Les producteurs de gaz de schiste américains se livrent actuellement  à un drôle de jeu : incapables de trouver preneurs pour les liquides de gaz naturel (LGN),  dont  le propane, qu’ils extraient au rythme de plusieurs dizaines de  milliers de barils  par jour dans le grand bassin gazier de Marcellus (Nord Est des Etats-Unis),  ils sont à présent  obligés de  réenterrer illico presto butane et  propane dans d’immenses cavernes en sous sol. Ils  pompent  donc le propane   des schistes de l’Ouest de la Pennsylvanie pour le ré-enfouir, une fois séparé du gaz naturel, dans le granit de la côte Est du même Etat.

Voilà un travail digne d’une vaillante armée  de shadoks, ces créatures télévisées nées  en 1968,  qui pompaient à longueur de dessins animés, afin d’éviter de devoir réfléchir à l’utilité de leur travail. De drôles d’oiseaux incapables de voler de leurs propres ailes,  dans lesquels se reconnaissaient alors bon nombre de  salariés français, travailleurs ou ingénieurs aliénés à des tâches ingrates  ou rendues insolubles par la bêtise de leur hiérarchie. L’ORTF  ne comptait alors que deux chaines de télévision. Difficile pour les téléspectateurs  d’échapper aux stupides aphorismes des shadoks. Le plus célèbre de ces aphorismes,  passé à la postérité :  « pourquoi faire simple quand on peut faire compliqué ? »    témoignait en effet  d’une connaissance aïgue d’un certain mal français,  que le nouveau management à l’anglo-saxonne (qui pointait alors  son nez en France),   se promettait de circonvenir  au moins dans les entreprises privées.  Les shadoks n’ayant  ni pétrole ni idées, agaçaient ou ravissaient,  divisant les familles et  la France,  entre amateurs et adversaires de loufoqueries télévisées.
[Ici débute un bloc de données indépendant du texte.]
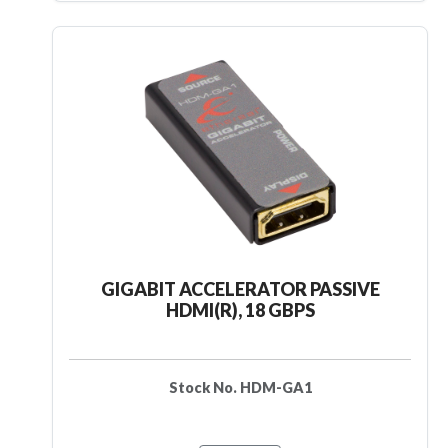
GIGABIT ACCELERATOR PASSIVE
HDMI(R), 18 GBPS
Stock No. HDM-GA1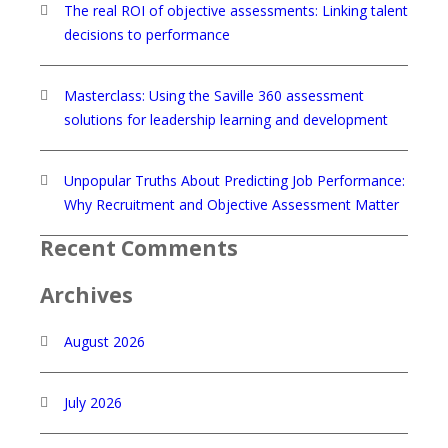
The real ROI of objective assessments: Linking talent
decisions to performance
Masterclass: Using the Saville 360 assessment
solutions for leadership learning and development
Unpopular Truths About Predicting Job Performance:
Why Recruitment and Objective Assessment Matter
Recent Comments
Archives
August 2026
July 2026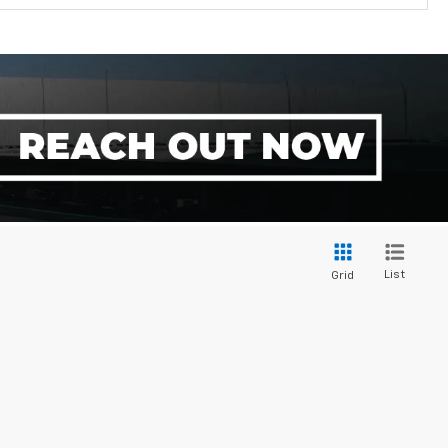
List
Grid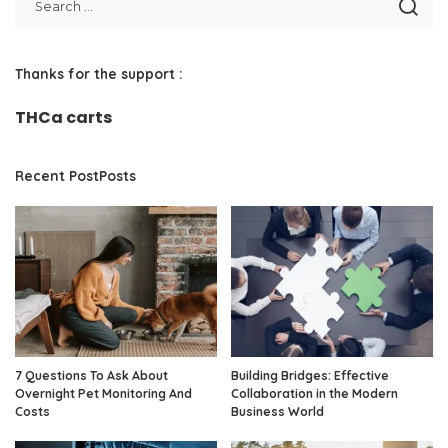
Thanks for the support :
THCa carts
Recent PostPosts
7 Questions To Ask About
Building Bridges: Effective
Overnight Pet Monitoring And
Collaboration in the Modern
Costs
Business World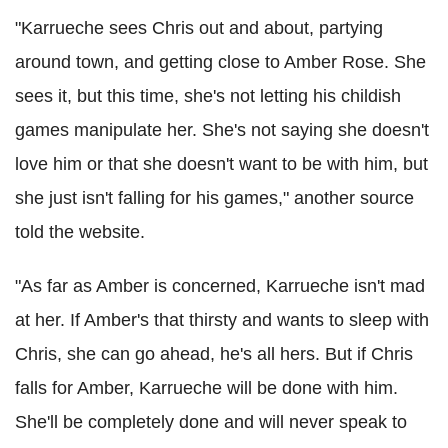
"Karrueche sees Chris out and about, partying
around town, and getting close to Amber Rose. She
sees it, but this time, she's not letting his childish
games manipulate her. She's not saying she doesn't
love him or that she doesn't want to be with him, but
she just isn't falling for his games," another source
told the website.
"As far as Amber is concerned, Karrueche isn't mad
at her. If Amber's that thirsty and wants to sleep with
Chris, she can go ahead, he's all hers. But if Chris
falls for Amber, Karrueche will be done with him.
She'll be completely done and will never speak to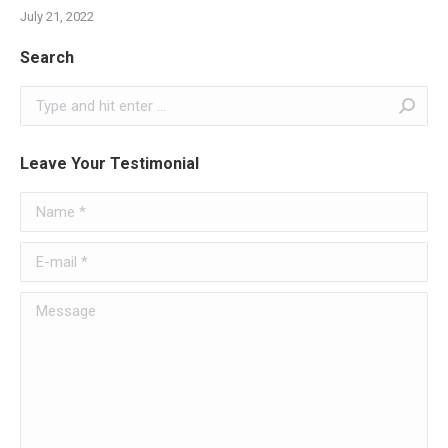
July 21, 2022
Search
Search:
Leave Your Testimonial
Name *
E-mail *
Message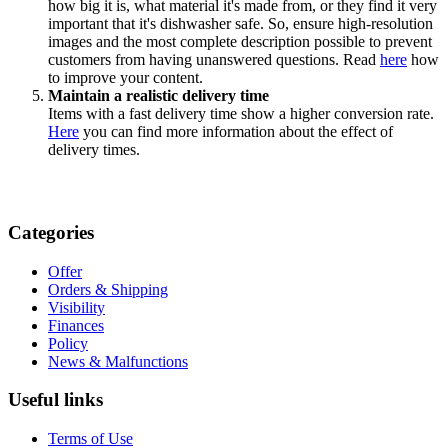
how big it is, what material it's made from, or they find it very
important that it's dishwasher safe. So, ensure high-resolution
images and the most complete description possible to prevent
customers from having unanswered questions. Read
here
how
to improve your content.
Maintain a realistic delivery time
Items with a fast delivery time show a higher conversion rate.
Here
you can find more information about the effect of
delivery times.
Categories
Offer
Orders & Shipping
Visibility
Finances
Policy
News & Malfunctions
Useful links
Terms of Use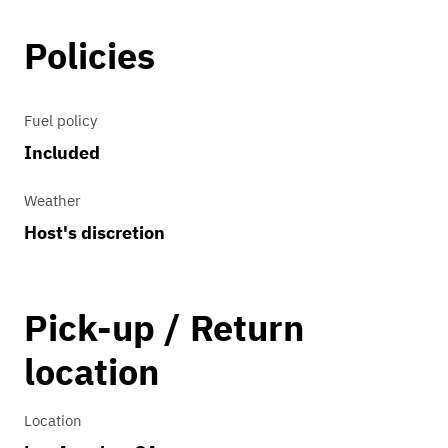
Policies
Fuel policy
Included
Weather
Host's discretion
Pick-up / Return
location
Location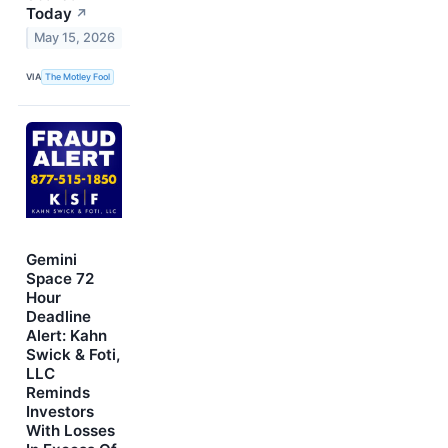
Today
↗
May 15, 2026
VIA
The Motley Fool
Gemini
Space 72
Hour
Deadline
Alert: Kahn
Swick & Foti,
LLC
Reminds
Investors
With Losses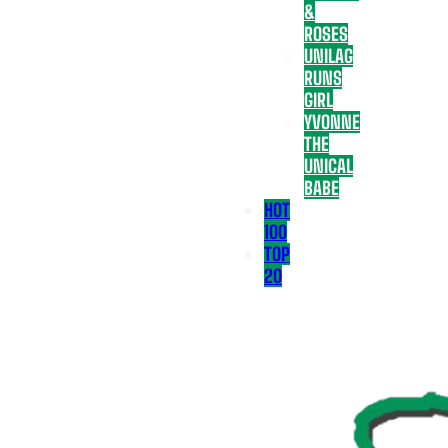
&
ROSES
UNILAG
RUNS
GIRL
YVONNE
THE
UNICAL
BABE
HOT
100
TOP
20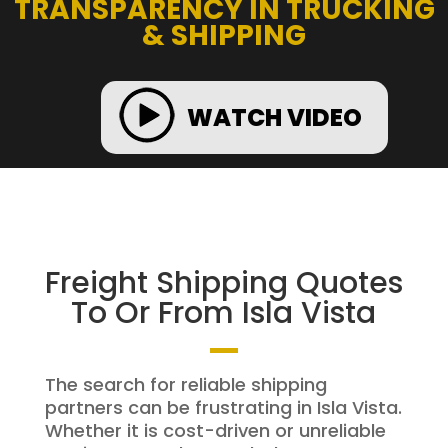
TRANSPARENCY IN TRUCKING
& SHIPPING
WATCH VIDEO
Freight Shipping Quotes
To Or From Isla Vista
The search for reliable shipping
partners can be frustrating in Isla Vista.
Whether it is cost-driven or unreliable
Vu de Sirius,  l’activité consistant à pomper  le propane hors  du sous-sol avant de le repomper dedans  quelques centaines de kilomètres plus loin au motif qu’on ne sait pas quoi en faire,   ressemble fort à un travail d’aliéné mental.  Mais puisque c’est le marché qui veut qu’il en soit ainsi……Le dernier rapport de Platts sur le gaz de schiste américain nous apprend ainsi que les producteurs de propane du bassin gazier de Marcellus ne savent plus à quel saint se vouer, du fait qu’ils sont confrontés à une concurrence sévère des producteurs texans et canadiens cherchant eux aussi des débouchés pour leurs barils spots.

Des conditions économiques particulièrement défavorables font que le propane nord américain produit loin des ports d’exportation ne vaut actuellement plus rien. En effet le propane canadien, comme le propane de Pennsylvanie est coté relativement au prix du propane du Golfe du Mexique (US Gulf price), lequel tourne actuellement entre 30 cents/galon et 40 cents /galon. Or il se trouve que le coût du transport par rail du propane depuis le Nord Est des USA  jusqu’au Golfe du Mexique, d’où il pourra être transformé ou  exporté, est de 30 cents/galon. C’est dire que la valeur résiduelle du propane de Pennsylvanie avant embarquement à bord des convois ferroviaires est proche de quelques cents par gallon. Autant dire une misère.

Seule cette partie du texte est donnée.